◆ Dataset excerpts:
##############################

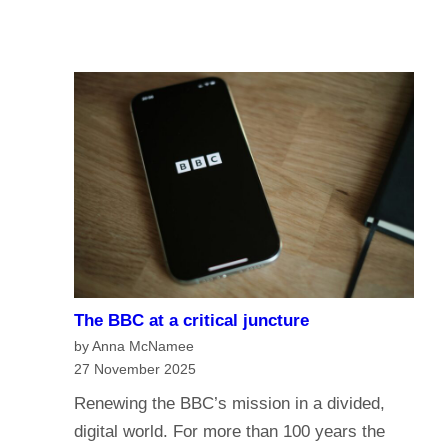
u
A
I
r
I
n
e
a
o
n
f
a
t
g
h
e
e
o
B
f
B
m
C
e
?
The BBC at a critical juncture
d
H
by Anna McNamee
i
a
27 November 2025
a
v
Renewing the BBC’s mission in a divided,
G
e
digital world. For more than 100 years the
o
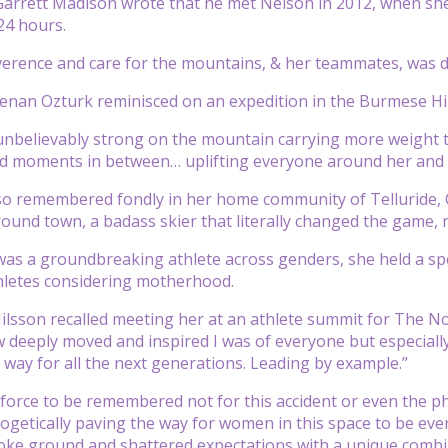
arrett Madison wrote that he met Nelson in 2012, when sh
24 hours.
verence and care for the mountains, & her teammates, was d
Renan Ozturk reminisced on an expedition in the Burmese H
unbelievably strong on the mountain carrying more weight th
d moments in between… uplifting everyone around her and fi
o remembered fondly in her home community of Telluride, C
round town, a badass skier that literally changed the game,
as a groundbreaking athlete across genders, she held a spe
thletes considering motherhood.
Nilsson recalled meeting her at an athlete summit for The No
deeply moved and inspired I was of everyone but especiall
way for all the next generations. Leading by example.”
 force to be remembered not for this accident or even the p
ogetically paving the way for women in this space to be eve
oke ground and shattered expectations with a unique combina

##############################

◆ Your assignment:
What you give back must match the material above exactly, minus its pictures.

◆ Result:
u
A
I
r
I
n
e
a
o
n
f
a
t
g
h
e
e
o
B
f
B
m
C
e
?
The BBC at a critical juncture
d
H
by Anna McNamee
i
a
27 November 2025
a
v
Renewing the BBC’s mission in a divided,
G
e
digital world. For more than 100 years the
o
arrett Madison wrote that he met Nelson in 2012, when sh
24 hours.
verence and care for the mountains, & her teammates, was d
Renan Ozturk reminisced on an expedition in the Burmese H
unbelievably strong on the mountain carrying more weight th
d moments in between… uplifting everyone around her and fi
o remembered fondly in her home community of Telluride, C
round town, a badass skier that literally changed the game,
as a groundbreaking athlete across genders, she held a spe
thletes considering motherhood.
Nilsson recalled meeting her at an athlete summit for The No
deeply moved and inspired I was of everyone but especiall
way for all the next generations. Leading by example.”
 force to be remembered not for this accident or even the p
ogetically paving the way for women in this space to be eve
oke ground and shattered expectations with a unique combina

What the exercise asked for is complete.